The 580,000 9-liter cases of U.S. craft whiskey added to the market made up 36.9 percent of the overall category growth in 2017. Other craft categories contributing significantly to the growth of their parent categories include vodka (51.6 percent) and brandy (32.9 percent). U.S. craft whiskey, including all sub-segments of Bourbon, blended, rye, Tennessee, other U.S., single malt and moonshine, increased by 28.1 percent in 2017, reaching 2.6 million 9-liter cases. The category is forecasted to reach 7.8 million cases by 2022 on a CAGR of 24.3 percent.
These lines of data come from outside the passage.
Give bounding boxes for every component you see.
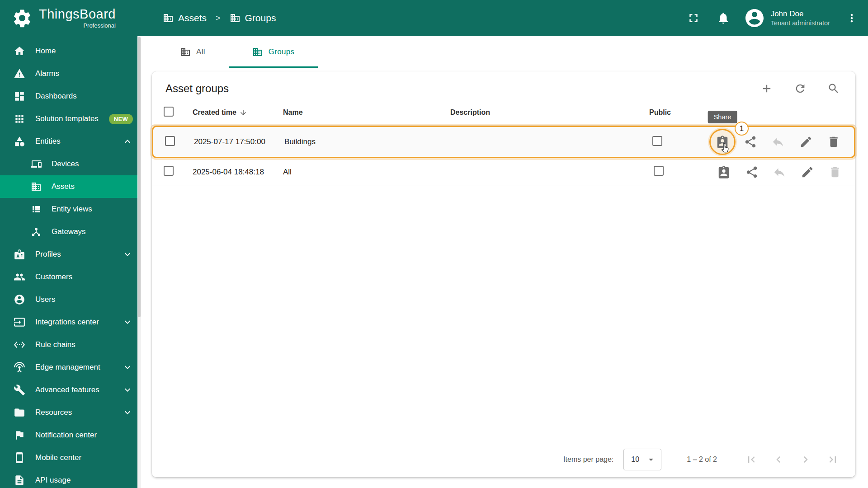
- home-icon: [14, 45, 25, 57]
- sidebar-item-profiles[interactable]: Profiles: [0, 243, 141, 266]
- row-checkbox[interactable]: [164, 166, 174, 176]
- asset-groups-card: Asset groups Created time Name De: [152, 71, 855, 477]
- sidebar-item-label: Customers: [35, 272, 72, 282]
- items-per-page-select[interactable]: 10: [623, 449, 661, 470]
- delete-button[interactable]: [827, 135, 840, 149]
- share-tooltip: Share: [708, 111, 737, 123]
- public-checkbox: [652, 136, 662, 146]
- edit-button[interactable]: [799, 135, 813, 149]
- sidebar-item-entities[interactable]: Entities: [0, 130, 141, 153]
- refresh-button[interactable]: [794, 82, 807, 95]
- items-per-page-label: Items per page:: [563, 455, 613, 464]
- devices-icon: [31, 159, 42, 169]
- sidebar-item-users[interactable]: Users: [0, 288, 141, 311]
- notifications-button[interactable]: [717, 11, 730, 25]
- manage-group-users-button[interactable]: [717, 165, 731, 179]
- sidebar-item-label: Alarms: [35, 69, 59, 78]
- sidebar-item-label: Notification center: [35, 431, 97, 440]
- view-list-icon: [31, 204, 42, 215]
- tab-all[interactable]: All: [156, 36, 229, 68]
- column-header-description[interactable]: Description: [450, 108, 649, 117]
- badge-icon: [14, 249, 25, 260]
- sidebar-item-label: Gateways: [52, 227, 86, 236]
- column-header-created-time[interactable]: Created time: [193, 108, 283, 117]
- breadcrumb-item-groups[interactable]: Groups: [230, 13, 276, 23]
- app-logo: ThingsBoard Professional: [0, 8, 141, 28]
- cell-name: Buildings: [284, 137, 452, 146]
- sidebar-scrollbar[interactable]: [137, 36, 141, 488]
- pagination: Items per page: 10 1 – 2 of 2: [152, 442, 855, 477]
- chevron-down-icon: [122, 385, 133, 395]
- column-header-name[interactable]: Name: [283, 108, 450, 117]
- sidebar-item-notification-center[interactable]: Notification center: [0, 424, 141, 446]
- sidebar-item-api-usage[interactable]: API usage: [0, 469, 141, 488]
- breadcrumb-separator: >: [216, 14, 221, 23]
- sidebar-item-integrations-center[interactable]: Integrations center: [0, 311, 141, 333]
- table-row-buildings[interactable]: 2025-07-17 17:50:00 Buildings Share 1: [152, 126, 855, 158]
- sidebar-item-label: API usage: [35, 476, 71, 485]
- sidebar-item-resources[interactable]: Resources: [0, 401, 141, 424]
- share-button[interactable]: [744, 135, 757, 149]
- sidebar-item-label: Rule chains: [35, 340, 75, 349]
- sidebar-item-dashboards[interactable]: Dashboards: [0, 85, 141, 108]
- breadcrumb-label: Assets: [178, 13, 207, 23]
- document-icon: [14, 474, 25, 486]
- manage-group-users-button[interactable]: Share 1: [716, 135, 729, 149]
- ethernet-icon: [14, 339, 25, 351]
- step-annotation: 1: [735, 122, 749, 136]
- edit-button[interactable]: [801, 165, 814, 179]
- tab-groups[interactable]: Groups: [229, 36, 318, 68]
- public-checkbox: [654, 166, 664, 176]
- cursor-pointer-icon: [720, 142, 731, 154]
- warning-icon: [14, 68, 25, 80]
- breadcrumb-item-assets[interactable]: Assets: [163, 13, 207, 23]
- sidebar-item-advanced-features[interactable]: Advanced features: [0, 379, 141, 401]
- share-button[interactable]: [745, 165, 759, 179]
- chevron-down-icon: [122, 317, 133, 328]
- table-header: Created time Name Description Public: [152, 99, 855, 126]
- table-row-all[interactable]: 2025-06-04 18:48:18 All: [152, 158, 855, 186]
- sidebar-item-alarms[interactable]: Alarms: [0, 62, 141, 85]
- user-role: Tenant administrator: [771, 19, 830, 27]
- user-avatar-icon: [744, 7, 765, 29]
- sidebar-item-label: Advanced features: [35, 385, 99, 394]
- sidebar-item-label: Edge management: [35, 363, 100, 372]
- user-menu[interactable]: John Doe Tenant administrator: [744, 7, 830, 29]
- sidebar-item-assets[interactable]: Assets: [0, 175, 141, 198]
- apps-grid-icon: [14, 113, 25, 125]
- sidebar-item-customers[interactable]: Customers: [0, 266, 141, 288]
- sidebar-item-home[interactable]: Home: [0, 40, 141, 62]
- new-badge: NEW: [109, 114, 133, 124]
- sidebar-item-label: Integrations center: [35, 318, 99, 327]
- sidebar-item-rule-chains[interactable]: Rule chains: [0, 333, 141, 356]
- search-button[interactable]: [827, 82, 840, 95]
- select-all-checkbox[interactable]: [164, 107, 174, 117]
- make-private-button: [771, 135, 785, 149]
- fullscreen-button[interactable]: [687, 11, 700, 25]
- sidebar-item-edge-management[interactable]: Edge management: [0, 356, 141, 379]
- top-bar: ThingsBoard Professional Assets > Groups: [0, 0, 868, 36]
- sidebar-nav: Home Alarms Dashboards Solution template…: [0, 36, 141, 488]
- chevron-up-icon: [122, 136, 133, 147]
- sidebar-item-label: Dashboards: [35, 92, 77, 101]
- flag-icon: [14, 429, 25, 441]
- people-icon: [14, 271, 25, 283]
- sidebar-item-label: Resources: [35, 408, 72, 417]
- sidebar-scrollbar-thumb[interactable]: [138, 37, 141, 317]
- row-checkbox[interactable]: [165, 136, 175, 146]
- cell-name: All: [283, 168, 450, 177]
- previous-page-button: [772, 453, 785, 466]
- sidebar-item-devices[interactable]: Devices: [0, 153, 141, 175]
- more-menu-button[interactable]: [845, 12, 858, 24]
- sidebar-item-solution-templates[interactable]: Solution templates NEW: [0, 108, 141, 130]
- add-button[interactable]: [760, 82, 773, 95]
- items-per-page-value: 10: [631, 455, 639, 464]
- column-header-public[interactable]: Public: [649, 108, 717, 117]
- sidebar-item-gateways[interactable]: Gateways: [0, 221, 141, 243]
- person-circle-icon: [14, 294, 25, 305]
- user-name: John Doe: [771, 9, 830, 19]
- device-hub-icon: [31, 226, 42, 237]
- sort-desc-icon: [239, 108, 247, 117]
- sidebar-item-mobile-center[interactable]: Mobile center: [0, 446, 141, 469]
- sidebar-item-entity-views[interactable]: Entity views: [0, 198, 141, 221]
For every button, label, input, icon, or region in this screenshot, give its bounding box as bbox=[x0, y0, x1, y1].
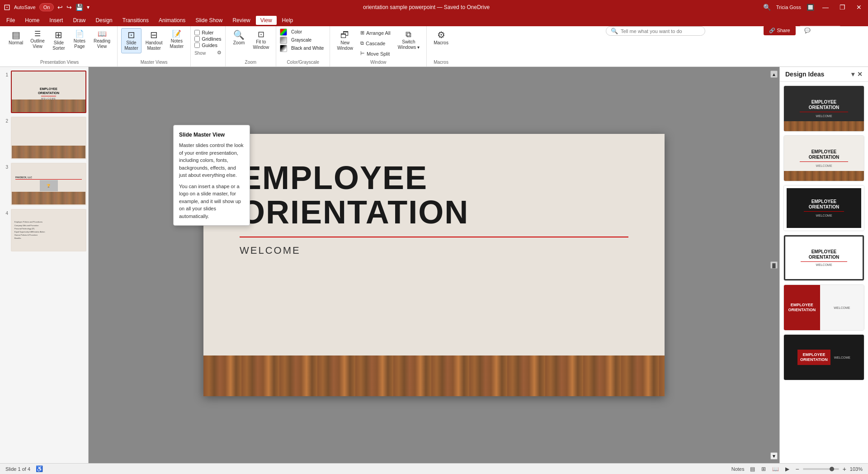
menu-view[interactable]: View bbox=[256, 16, 277, 25]
design-idea-4[interactable]: EMPLOYEEORIENTATION WELCOME bbox=[783, 235, 864, 281]
fit-to-window-button[interactable]: ⊡ Fit toWindow bbox=[250, 28, 273, 52]
slide-thumb-3-container[interactable]: 3 PAKDECK, LLC 🏆 bbox=[2, 163, 86, 205]
menu-slideshow[interactable]: Slide Show bbox=[191, 16, 227, 25]
master-views-label: Master Views bbox=[141, 59, 168, 65]
macros-button[interactable]: ⚙ Macros bbox=[430, 28, 452, 48]
notes-button[interactable]: Notes bbox=[731, 466, 745, 472]
zoom-button[interactable]: 🔍 Zoom bbox=[229, 28, 249, 48]
slide1-thumb-redline bbox=[41, 96, 56, 96]
slide-thumbnail-3[interactable]: PAKDECK, LLC 🏆 bbox=[11, 163, 86, 205]
handout-master-button[interactable]: ⊟ HandoutMaster bbox=[142, 28, 166, 53]
presentation-views-buttons: ▤ Normal ☰ OutlineView ⊞ SlideSorter 📄 N… bbox=[5, 28, 113, 59]
gridlines-checkbox-label[interactable]: Gridlines bbox=[194, 36, 221, 42]
show-checkboxes: Ruler Gridlines Guides bbox=[194, 28, 221, 50]
ruler-checkbox[interactable] bbox=[194, 30, 200, 35]
menu-transitions[interactable]: Transitions bbox=[118, 16, 153, 25]
design-idea-3[interactable]: EMPLOYEEORIENTATION WELCOME bbox=[783, 185, 864, 231]
reading-view-status-btn[interactable]: 📖 bbox=[770, 465, 781, 473]
di5-right: WELCOME bbox=[820, 285, 864, 330]
show-settings-icon[interactable]: ⚙ bbox=[217, 50, 222, 56]
slide-thumbnail-4[interactable]: Employee Policies and Procedures Company… bbox=[11, 209, 86, 251]
slide-sorter-icon: ⊞ bbox=[55, 30, 62, 39]
slide-thumbnail-1[interactable]: EMPLOYEEORIENTATION WELCOME bbox=[11, 71, 86, 113]
menu-animations[interactable]: Animations bbox=[154, 16, 190, 25]
accessibility-icon[interactable]: ♿ bbox=[36, 465, 43, 472]
menu-insert[interactable]: Insert bbox=[45, 16, 67, 25]
menu-review[interactable]: Review bbox=[228, 16, 255, 25]
arrange-all-button[interactable]: ⊞ Arrange All bbox=[357, 28, 394, 38]
slide-thumb-1-container[interactable]: 1 EMPLOYEEORIENTATION WELCOME bbox=[2, 71, 86, 113]
slide-sorter-status-btn[interactable]: ⊞ bbox=[759, 465, 768, 473]
normal-view-button[interactable]: ▤ Normal bbox=[5, 28, 26, 48]
new-window-button[interactable]: 🗗 NewWindow bbox=[334, 28, 356, 53]
ribbon-group-window: 🗗 NewWindow ⊞ Arrange All ⧉ Cascade ⊢ Mo… bbox=[330, 26, 427, 66]
zoom-out-btn[interactable]: − bbox=[795, 465, 799, 473]
ruler-checkbox-label[interactable]: Ruler bbox=[194, 30, 221, 35]
restore-btn[interactable]: ❐ bbox=[837, 3, 848, 12]
design-close-icon[interactable]: ✕ bbox=[857, 71, 863, 78]
color-option[interactable]: Color bbox=[289, 28, 304, 36]
scroll-mid-button[interactable]: ▓ bbox=[770, 261, 778, 269]
design-dropdown-icon[interactable]: ▾ bbox=[851, 71, 854, 78]
gridlines-checkbox[interactable] bbox=[194, 36, 200, 42]
menu-home[interactable]: Home bbox=[20, 16, 44, 25]
search-icon-ribbon: 🔍 bbox=[611, 28, 618, 34]
undo-icon[interactable]: ↩ bbox=[57, 4, 63, 11]
zoom-label: Zoom bbox=[245, 59, 257, 65]
macros-label: Macros bbox=[434, 59, 448, 65]
notes-master-button[interactable]: 📝 NotesMaster bbox=[167, 28, 187, 52]
normal-view-status-btn[interactable]: ▤ bbox=[748, 465, 757, 473]
guides-checkbox-label[interactable]: Guides bbox=[194, 43, 221, 48]
search-icon[interactable]: 🔍 bbox=[763, 4, 771, 11]
design-idea-1[interactable]: EMPLOYEEORIENTATION WELCOME bbox=[783, 85, 864, 132]
share-button[interactable]: 🔗 Share bbox=[764, 26, 795, 35]
slide-number-3: 3 bbox=[2, 163, 8, 170]
menu-help[interactable]: Help bbox=[278, 16, 298, 25]
slide3-company: PAKDECK, LLC bbox=[14, 176, 84, 179]
move-split-button[interactable]: ⊢ Move Split bbox=[357, 49, 394, 58]
close-btn[interactable]: ✕ bbox=[854, 3, 864, 12]
notes-page-button[interactable]: 📄 NotesPage bbox=[70, 28, 90, 52]
design-thumb-3: EMPLOYEEORIENTATION WELCOME bbox=[784, 185, 864, 231]
reading-view-button[interactable]: 📖 ReadingView bbox=[90, 28, 113, 52]
ribbon-search-input[interactable] bbox=[621, 28, 700, 34]
quick-save-icon[interactable]: 💾 bbox=[75, 4, 83, 11]
redo-icon[interactable]: ↪ bbox=[66, 4, 72, 11]
zoom-thumb bbox=[830, 467, 834, 471]
slideshow-status-btn[interactable]: ▶ bbox=[783, 465, 792, 473]
design-idea-5[interactable]: EMPLOYEEORIENTATION WELCOME bbox=[783, 284, 864, 331]
autosave-label: AutoSave bbox=[14, 5, 36, 10]
slide4-list: Employee Policies and Procedures Company… bbox=[14, 220, 83, 240]
slide-panel: 1 EMPLOYEEORIENTATION WELCOME 2 bbox=[0, 67, 89, 463]
ribbon-display-icon[interactable]: 🔲 bbox=[807, 4, 814, 11]
design-idea-2[interactable]: EMPLOYEEORIENTATION WELCOME bbox=[783, 135, 864, 181]
menu-file[interactable]: File bbox=[2, 16, 19, 25]
slide-sorter-button[interactable]: ⊞ SlideSorter bbox=[49, 28, 69, 53]
ribbon-group-presentation-views: ▤ Normal ☰ OutlineView ⊞ SlideSorter 📄 N… bbox=[2, 26, 118, 66]
design-idea-6[interactable]: EMPLOYEEORIENTATION WELCOME bbox=[783, 334, 864, 380]
guides-checkbox[interactable] bbox=[194, 43, 200, 48]
zoom-in-btn[interactable]: + bbox=[843, 465, 846, 473]
zoom-icon: 🔍 bbox=[233, 30, 245, 39]
scroll-end-button[interactable]: ▼ bbox=[770, 452, 778, 460]
zoom-level[interactable]: 103% bbox=[850, 466, 863, 472]
menu-draw[interactable]: Draw bbox=[68, 16, 90, 25]
slide-thumbnail-2[interactable] bbox=[11, 117, 86, 159]
comments-button[interactable]: 💬 Comments bbox=[799, 26, 841, 35]
slide3-redline bbox=[15, 179, 82, 180]
zoom-slider[interactable] bbox=[803, 468, 839, 470]
cascade-button[interactable]: ⧉ Cascade bbox=[357, 38, 394, 48]
slide-thumb-4-container[interactable]: 4 Employee Policies and Procedures Compa… bbox=[2, 209, 86, 251]
title-bar: ⊡ AutoSave On ↩ ↪ 💾 ▾ orientation sample… bbox=[0, 0, 868, 14]
scroll-up-button[interactable]: ▲ bbox=[770, 71, 778, 78]
slide-master-button[interactable]: ⊡ SlideMaster bbox=[121, 28, 142, 53]
switch-windows-button[interactable]: ⧉ SwitchWindows ▾ bbox=[395, 28, 423, 52]
menu-design[interactable]: Design bbox=[91, 16, 117, 25]
outline-view-button[interactable]: ☰ OutlineView bbox=[27, 28, 48, 52]
grayscale-option[interactable]: Grayscale bbox=[289, 36, 314, 44]
slide-thumb-2-container[interactable]: 2 bbox=[2, 117, 86, 159]
autosave-toggle[interactable]: On bbox=[39, 3, 54, 11]
black-white-option[interactable]: Black and White bbox=[289, 44, 326, 52]
minimize-btn[interactable]: — bbox=[820, 3, 831, 12]
ribbon: ▤ Normal ☰ OutlineView ⊞ SlideSorter 📄 N… bbox=[0, 26, 868, 67]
U.S. whiskey held a 35.3 percent share of total craft spirits by volume and 42.8 percent by off-premise value last year.
Among the brands tracked by the IWSR, the average U.S. craft whiskey brand retails for $40.52. Craft bourbon holds the lion’s share of U.S. craft whiskey, with a 46.4 percent share of volume and a 45.7 percent share of off-premise value. The craft Bourbon category surpassed the 1 million 9-liter-case mark in 2017, on a 41.9 percent growth rate. Craft bourbon is forecasted to add another 2.4 million 9-liter cases by 2022, surpassing 3.6 million cases in total.
Despite the size and growth and of U.S. craft whiskey, the category is not yet considered crowded. Categories deemed as crowded to the IWSR include moonshine, vodka, liqueurs and, to some extent, rum and gin. Product differentiation is key for these categories in order to stand out from the other offerings.
There are many untapped categories in the craft sector; emerging categories include agave-based spirits, aquavit and soju. Consumer interest and demand for tequila and mezcal are not showing any signs of slowing. The U.S. market is also on the verge of tapping into the soju category through local distillers producing the spirit domestically.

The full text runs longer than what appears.